The young boy who was with them is the son of the man, above, and they assured me that he was 16 years old, even though he does not look a day older than 12.

And here is the wall.

I love looking at all the details, like these ladies drying a sari...

Friday, October 1, 2010

So, today, I grumble and whine.

Well, I can't download the pictures of my beautiful new wall from my camera, because somewhere between the hotel, the many bags, and the move to the new empty apartment, I seem to have lost or displaced the necessary cable. And so, today, I will rant.

My husband is in India. He had to go back there for some final debriefing.

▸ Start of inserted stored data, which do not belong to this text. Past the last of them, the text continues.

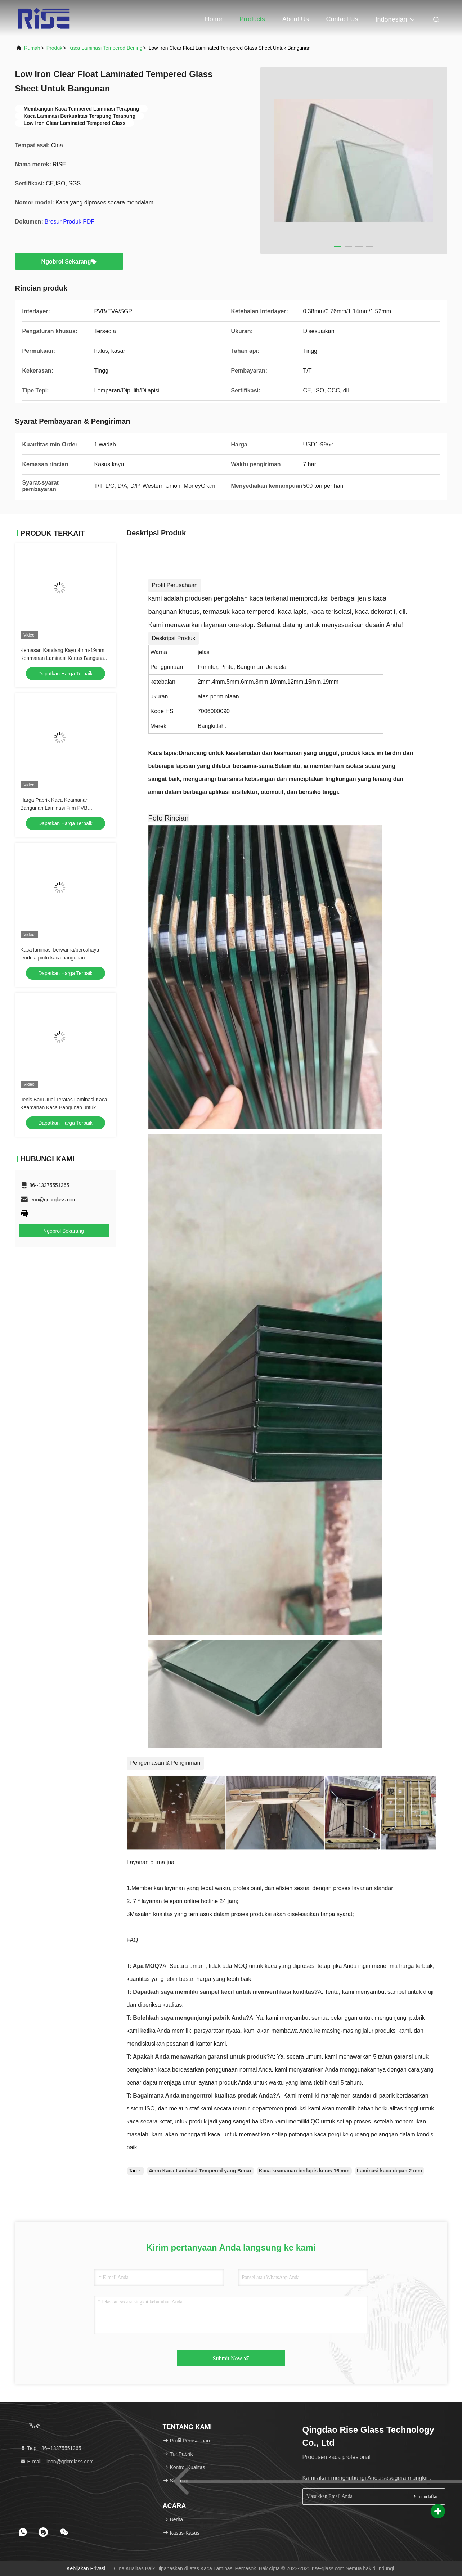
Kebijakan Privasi (86, 2568)
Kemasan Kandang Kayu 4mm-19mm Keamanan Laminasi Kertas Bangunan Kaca (64, 658)
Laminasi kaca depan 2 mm (389, 2170)
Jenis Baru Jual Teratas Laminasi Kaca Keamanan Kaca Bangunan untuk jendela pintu (64, 1107)
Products (252, 19)
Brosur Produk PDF (70, 222)
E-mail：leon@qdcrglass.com (57, 2461)
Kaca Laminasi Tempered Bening (105, 48)
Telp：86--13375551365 (50, 2448)
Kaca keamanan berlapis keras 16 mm (304, 2170)
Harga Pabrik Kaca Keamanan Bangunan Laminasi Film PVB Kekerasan (55, 808)
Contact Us (342, 19)
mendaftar (424, 2496)
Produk (54, 48)
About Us (295, 19)
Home (213, 19)
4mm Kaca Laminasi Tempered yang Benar (200, 2170)
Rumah (32, 48)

They have a big country meeting, and he will see his colleagues from Hyderabad, and those from Delhi and all over India, some of whom have become good friends.

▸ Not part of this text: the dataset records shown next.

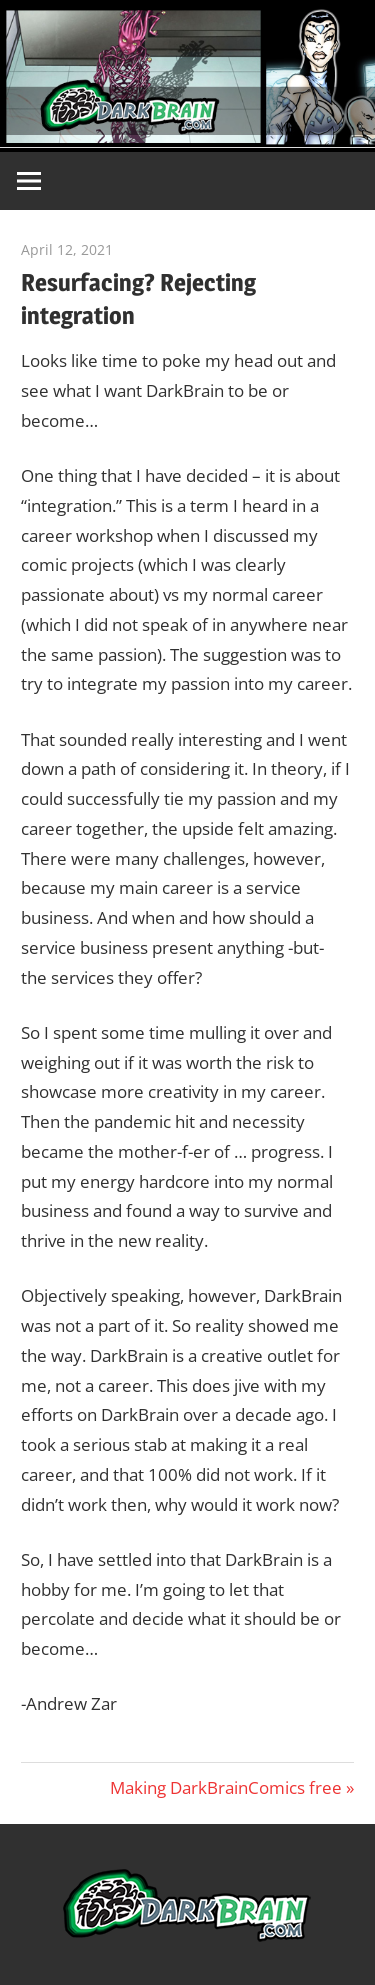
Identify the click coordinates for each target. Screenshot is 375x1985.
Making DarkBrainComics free (226, 1787)
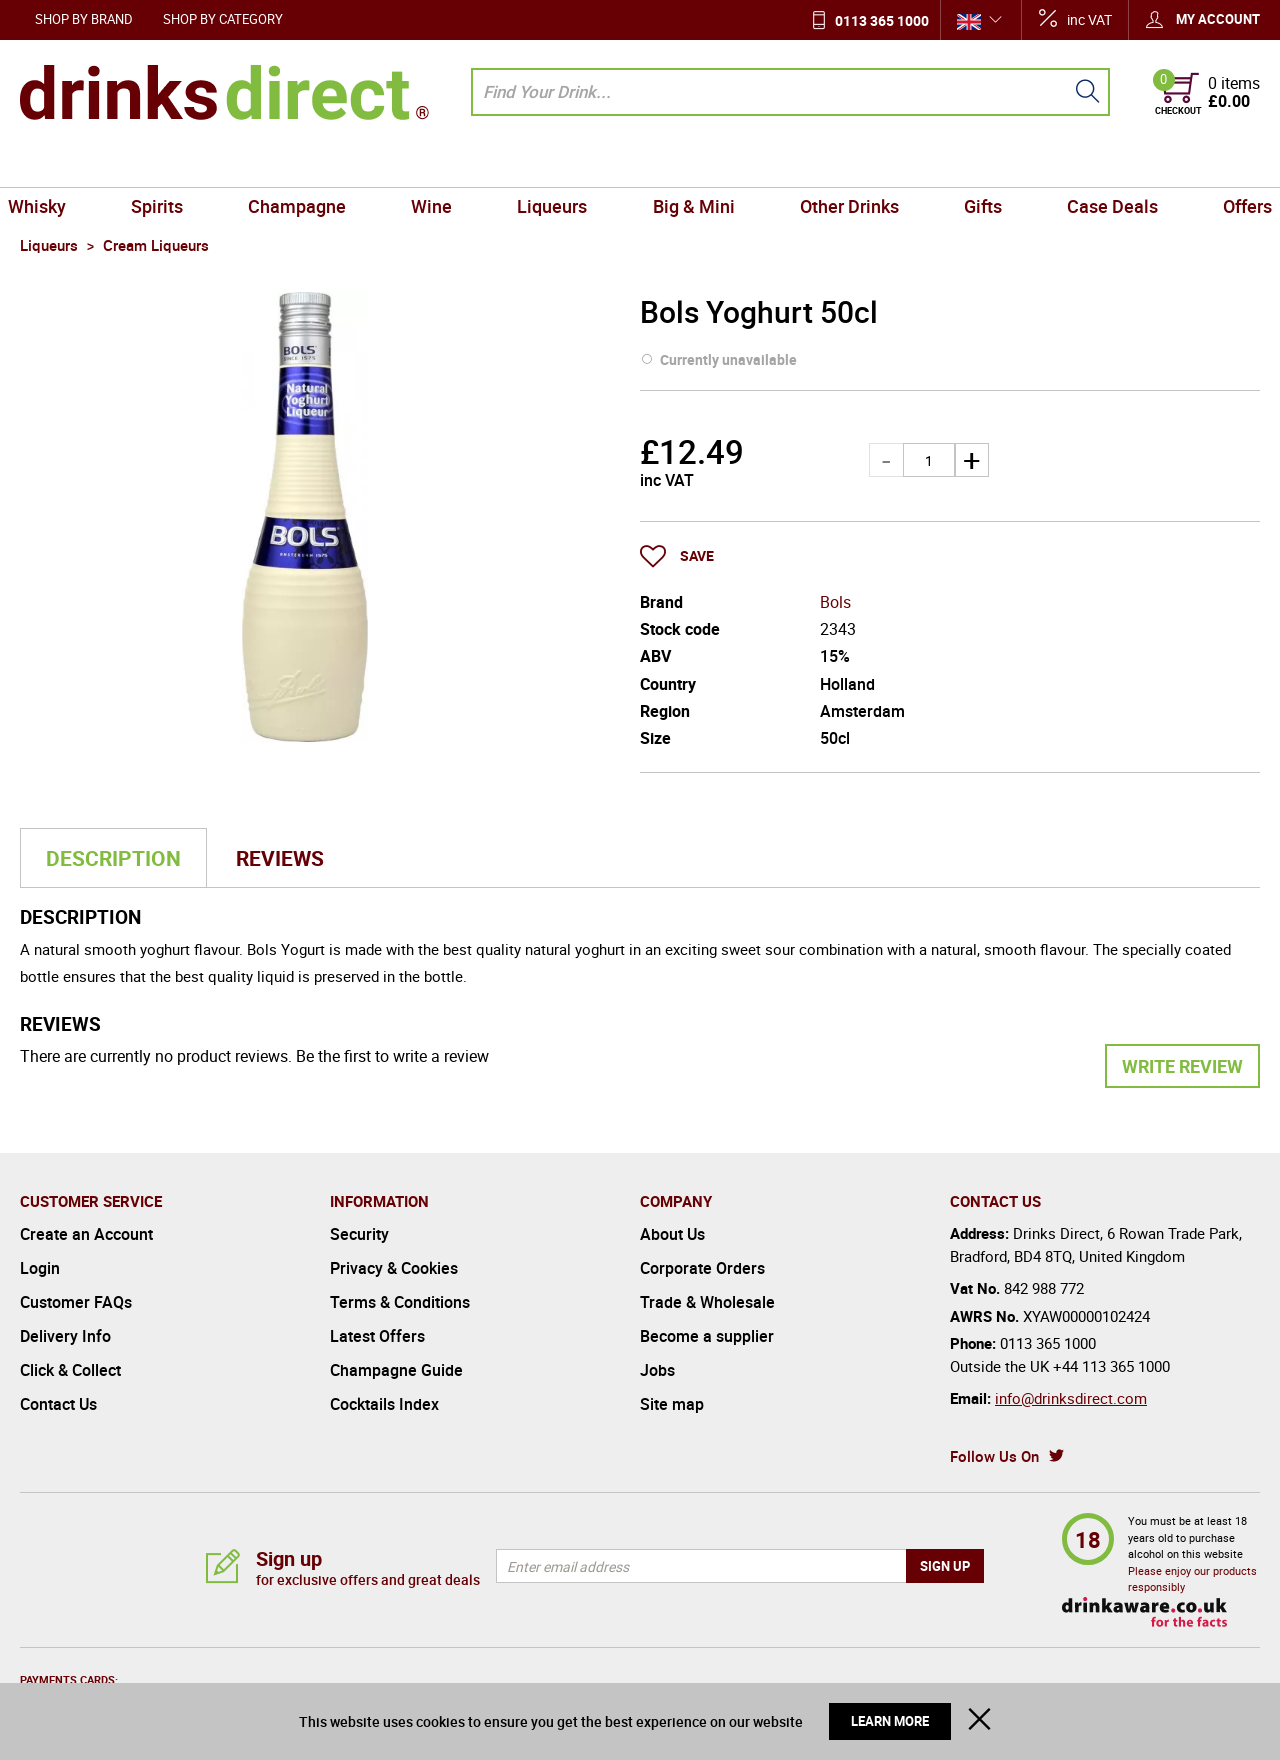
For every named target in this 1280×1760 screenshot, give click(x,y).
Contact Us (58, 1404)
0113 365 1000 (882, 20)
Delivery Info (65, 1336)
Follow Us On (994, 1456)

Last night, at the dinner table, my daughters commented on the fact that it was not fair that he could go to India ; they also wanted to go, see their friends, familiar faces and places.

Brace yourselves, for here come the grumbling and whining. I know this is a new adventure, bla bla bla. I'm the first one to constantly clamor that we are so very lucky to have this kind of life - traveling the world, living in different countries, discovering and sampling new cultures, forever broadening our horizons.

But you know what? Some days, it's bloody difficulty. Especially at the beginning. Or rather, after the very beginning.

When we are no longer in the hotel, and having to learn the daily ways of our new host country.

When I discover that in order for me to do any kind of shopping, I basically need to give up half a day, and out of that half day, a good two hours (sometimes more) will be spent in the car, fighting maddening traffic jams.

When I start the day thinking that I need to work, but after an hour or two seating in the very uncomfortable forty-seventh-hand couch that we bought with the option of reselling it again as soon as we receive our personal effects, my back hurts like hell, and now, what do I do? The apartment is empty. Go out? Where? To get stuck in more traffic? And anyway, kids will be back in an hour or so, which means I don't even have time to go anywhere.

When I miss my friends back in Hyderabad.

And where is my husband, who is the person whom we are trailing? In India, working, yes, but he gets to see familiar faces, and to go back to a place that feels familiar, because that's where our home was for the past few years. Even at work, here, in Bangladesh, he's met up with colleagues, friends he already knew from New York, or elsewhere, people he's worked with before. He doesn't get to start all over in quite the same way.

Do we, expat, trailing spouses and children get any credit for this? We should.